[[ ENTRIES SUPPLIED open ]]
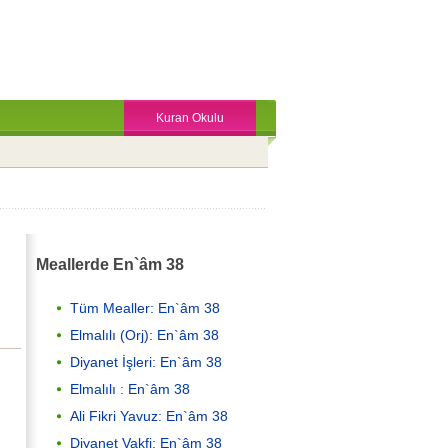
Kuran Okulu
Meallerde En`âm 38
Tüm Mealler: En`âm 38
Elmalılı (Orj): En`âm 38
Diyanet İşleri: En`âm 38
Elmalılı : En`âm 38
Ali Fikri Yavuz: En`âm 38
Diyanet Vakfi: En`âm 38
[[ ENTRIES SUPPLIED closed ]]
• [AIM OF THE TASK]
Could every record be given again exactly, with its pictures left out?

• [EXERCISE ANSWER]
Kuran Okulu
Meallerde En`âm 38
Tüm Mealler: En`âm 38
Elmalılı (Orj): En`âm 38
Diyanet İşleri: En`âm 38
Elmalılı : En`âm 38
Ali Fikri Yavuz: En`âm 38
Diyanet Vakfi: En`âm 38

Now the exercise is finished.